O arqueólogo João Luís Cardoso, da Universidade Aberta, orientador do trabalho final de licenciatura de Cleia Detry, defendia a hipótese do cão. Enviaram pedaços de osso para datação directa por radiocarbono nos Estados Unidos, que concluíram que o esqueleto tinha entre 7850 a 8010 anos. "Era claramente do Mesolítico", diz João Luís Cardoso. E, numa série de medições aos ossos, confirmaram que era um cão.

Mas ainda iria demorar até esta descoberta sair do anonimato. "Demos a primeira notícia do cão de Muge no livro Pré-História de Portugal, de que fui autor, editado pela Verbo em 2002", conta o arqueólogo. Só depois de Cleia Detry acabar o doutoramento, de novo orientada João Luís Cardoso, é que o cão concentrou as atenções de ambos. A dupla publicou esse estudo na revista Journal of Archaeological Science, em Novembro. Tinham-se passado dez anos desde a descoberta na gaveta do museu.

O cão mais antigo de Portugal, confirmado como tal, é agora uma das 27 maravilhas do Museu Geológico em Lisboa, assinalada com uma placa numerada. Os visitantes procuram-no? "Um cão numa vitrina é estranho. Mas muita gente não se apercebe de que é o primeiro cão doméstico em associação com o homem no nosso território", diz um dos funcionários, José Anacleto.

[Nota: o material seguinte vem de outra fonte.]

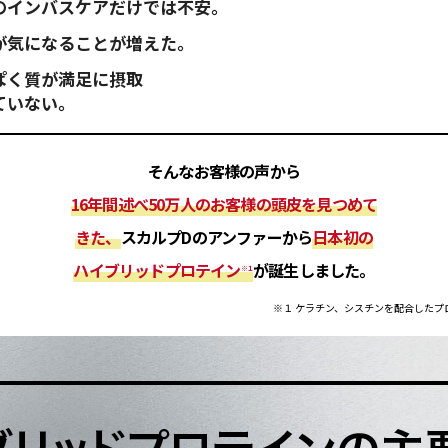
のインバスケアだけでは不安。
が気になることが増えた。
ぱく質が満足に摂取
ていない。
そんなお客様の声から
16年間述べ50万人のお客様の頭皮を見つめて
きた、
スカルプDのアンファーから
日本初の
ハイブリッドプロテイン
が誕生しました。
※１
※１ ケラチン、シスチンを配合したプ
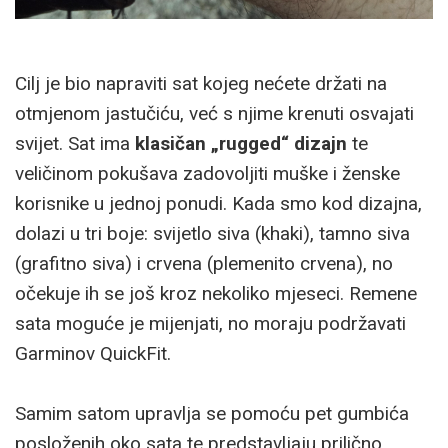
Cilj je bio napraviti sat kojeg nećete držati na
otmjenom jastučiću, već s njime krenuti osvajati
svijet. Sat ima
klasičan „rugged“ dizajn
te
veličinom pokušava zadovoljiti muške i ženske
korisnike u jednoj ponudi. Kada smo kod dizajna,
dolazi u tri boje: svijetlo siva (khaki), tamno siva
(grafitno siva) i crvena (plemenito crvena), no
očekuje ih se još kroz nekoliko mjeseci. Remene
sata moguće je mijenjati, no moraju podržavati
Garminov QuickFit.
Samim satom upravlja se pomoću pet gumbića
posloženih oko sata te predstavljaju prilično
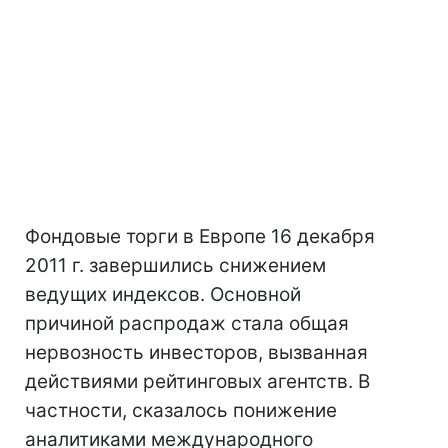
Фондовые торги в Европе 16 декабря
2011 г. завершились снижением
ведущих индексов. Основной
причиной распродаж стала общая
нервозность инвесторов, вызванная
действиями рейтинговых агентств. В
частности, сказалось понижение
аналитиками международного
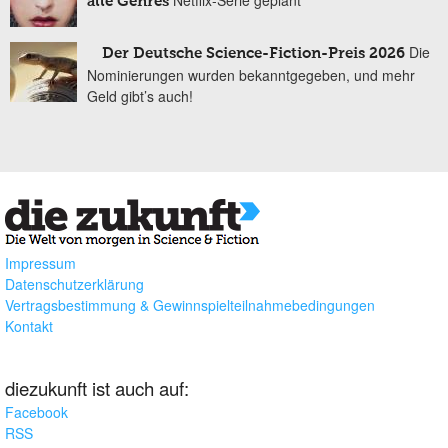
Netflix-Serie geplant
alle Genres
Die
Der Deutsche Science-Fiction-Preis 2026
Nominierungen wurden bekanntgegeben, und mehr
Geld gibt’s auch!
Impressum
Datenschutzerklärung
Vertragsbestimmung & Gewinnspielteilnahmebedingungen
Kontakt
diezukunft ist auch auf:
Facebook
RSS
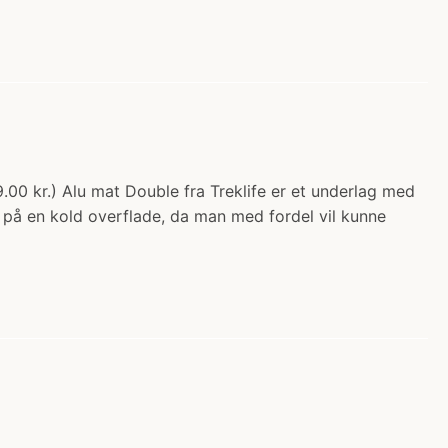
.00 kr.) Alu mat Double fra Treklife er et underlag med
de på en kold overflade, da man med fordel vil kunne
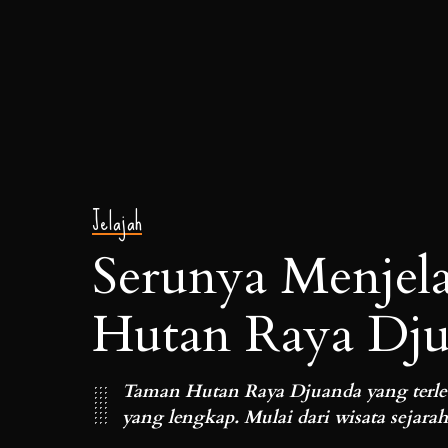
Jelajah
Serunya Menjel
Hutan Raya Dj
Taman Hutan Raya Djuanda yang terle
yang lengkap. Mulai dari wisata sejarah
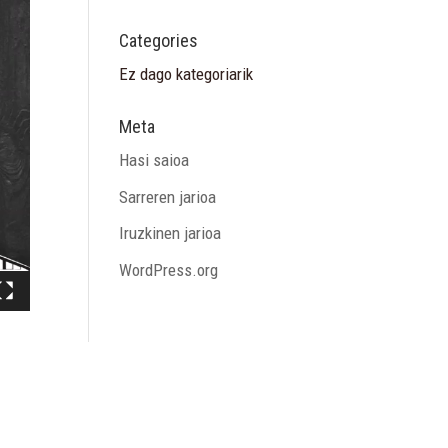
Categories
Ez dago kategoriarik
Meta
Hasi saioa
Sarreren jarioa
Iruzkinen jarioa
WordPress.org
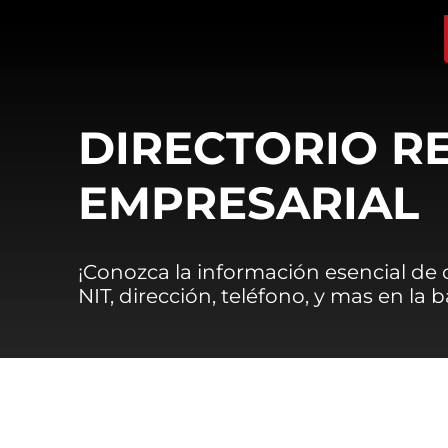
DIRECTORIO R
EMPRESARIAL
¡Conozca la información esencial de
NIT, dirección, teléfono, y mas en la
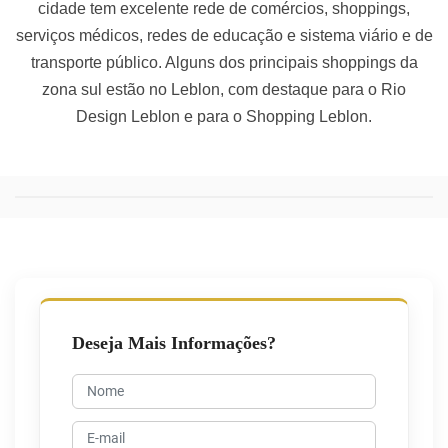
cidade tem excelente rede de comércios, shoppings,
serviços médicos, redes de educação e sistema viário e de
transporte público. Alguns dos principais shoppings da
zona sul estão no Leblon, com destaque para o Rio
Design Leblon e para o Shopping Leblon.
Deseja Mais Informações?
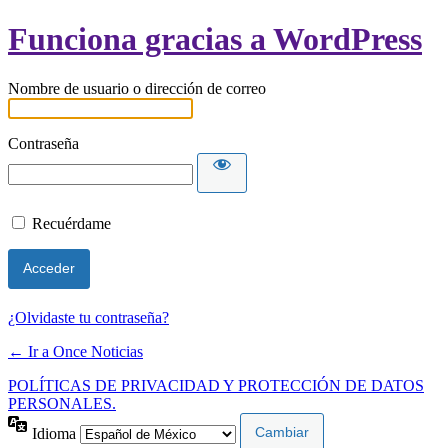
Funciona gracias a WordPress
Nombre de usuario o dirección de correo
Contraseña
Recuérdame
¿Olvidaste tu contraseña?
← Ir a Once Noticias
POLÍTICAS DE PRIVACIDAD Y PROTECCIÓN DE DATOS
PERSONALES.
Idioma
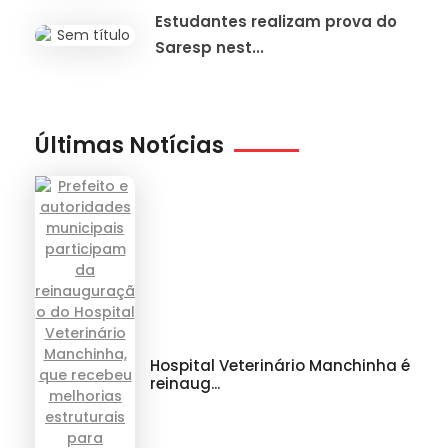
Estudantes realizam prova do
Saresp nest...
Últimas Notícias
Hospital Veterinário Manchinha é
reinaug...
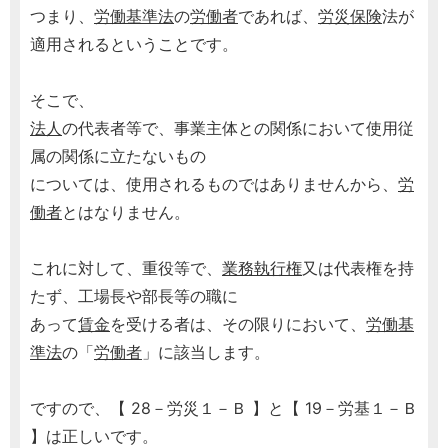
つまり、
労働基準法
の
労働者
であれば、
労災保険
法が
適用されるということです。
そこで、
法人
の代表者等で、事業主体との関係において使用従
属の関係に立たないもの
については、使用されるものではありませんから、
労
働者
とはなりません。
これに対して、重役等で、
業務執行権
又は代表権を持
たず、工場長や部長等の職に
あって
賃金
を受ける者は、その限りにおいて、
労働基
準法
の「
労働者
」に該当します。
ですので、【 28－労災１－Ｂ 】と【 19－労基１－Ｂ
】は正しいです。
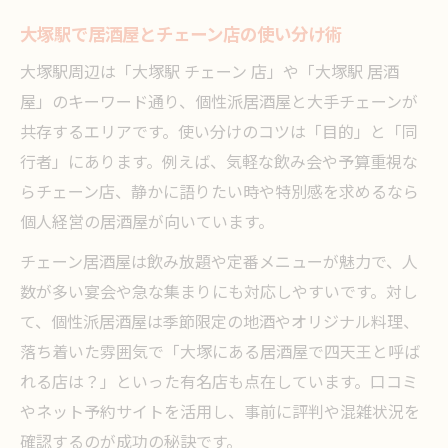
大塚駅で居酒屋とチェーン店の使い分け術
大塚駅周辺は「大塚駅 チェーン 店」や「大塚駅 居酒
屋」のキーワード通り、個性派居酒屋と大手チェーンが
共存するエリアです。使い分けのコツは「目的」と「同
行者」にあります。例えば、気軽な飲み会や予算重視な
らチェーン店、静かに語りたい時や特別感を求めるなら
個人経営の居酒屋が向いています。
チェーン居酒屋は飲み放題や定番メニューが魅力で、人
数が多い宴会や急な集まりにも対応しやすいです。対し
て、個性派居酒屋は季節限定の地酒やオリジナル料理、
落ち着いた雰囲気で「大塚にある居酒屋で四天王と呼ば
れる店は？」といった有名店も点在しています。口コミ
やネット予約サイトを活用し、事前に評判や混雑状況を
確認するのが成功の秘訣です。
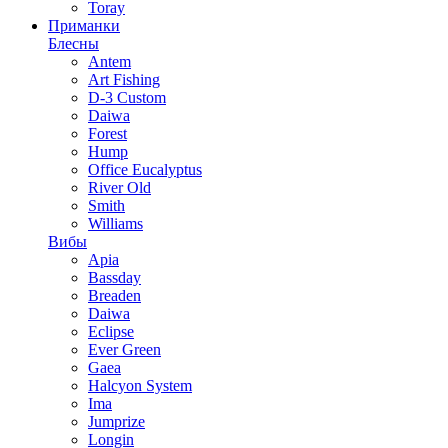
Toray
Приманки
Блесны
Antem
Art Fishing
D-3 Custom
Daiwa
Forest
Hump
Office Eucalyptus
River Old
Smith
Williams
Вибы
Apia
Bassday
Breaden
Daiwa
Eclipse
Ever Green
Gaea
Halcyon System
Ima
Jumprize
Longin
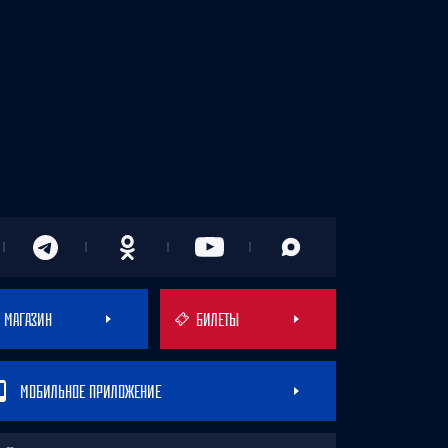
МАГАЗИН
БИЛЕТЫ
МОБИЛЬНОЕ ПРИЛОЖЕНИЕ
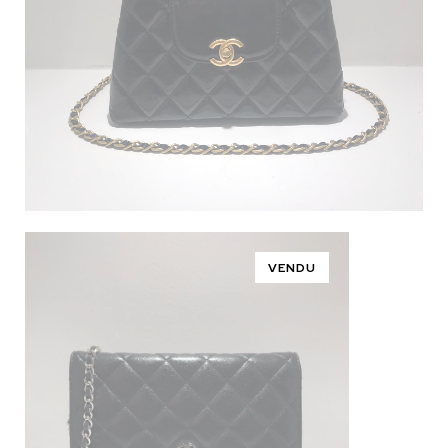
VENDU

Que aspecto teria? Pelos ossos, sabe-se que era do tamanho do cão-de-água português, com cerca de meio metro de altura até aos ombros, embora ainda não houvesse raças. "Em termos de aspecto, nada nos diz que não era muito parecido com o lobo, com algumas diferenças na cor do pêlo", diz Cleia Detry. "Seria um cão mais com aspecto de rafeiro, de pêlo castanho."

Os cães do Sado

Nestes anos todos, encontraram-se outros cães antigos. A descoberta mais recente, em Junho último, ocorreu em escavações noutros concheiros - os do estuário do Sado -, por uma equipa luso-espanhola dirigida por Mariana Diniz, também do Centro de Arqueologia da Universidade de Lisboa, e Pablo Arias, da Universidade da Cantábria. É o projecto Sado Meso, que pelo segundo ano fez escavações nos concheiros do Sado, já escavados nas décadas de 1950 e 1980.

Pensa-se que este cão possa ser contemporâneo do cão de Muge, mas só no final deste ano deverá haver resultados da datação por radiocarbono, num laboratório da Universidade de Oxford, no Reino Unido. "Temos algumas datações para os concheiros, ainda que não directamente para o cão. Mas como estava coberto pelos concheiros, esperamos que tenha a mesma idade dos concheiros, que ronda os 8500 anos", diz Mariana Diniz.

Foi encontrado no concheiro de Poças de S. Bento, em Alcácer do Sal, ocupado por grupos humanos, que, tal como em Muge, viviam da caça e da recolecção. Mais: estava numa sepultura específica para o seu enterramento. "Tinha as patas recolhidas junto ao corpo", realça Mariana Diniz. "O cão de Muge provém de uma escavação do século XIX, não sabemos se fazia parte de uma lixeira. Tem a antiguidade garantida, mas não sabemos o contexto da deposição daquele cão, ao contrário do nosso, em que podemos afirmar que foi objecto de uma deposição intencional", acrescenta aquela arqueóloga.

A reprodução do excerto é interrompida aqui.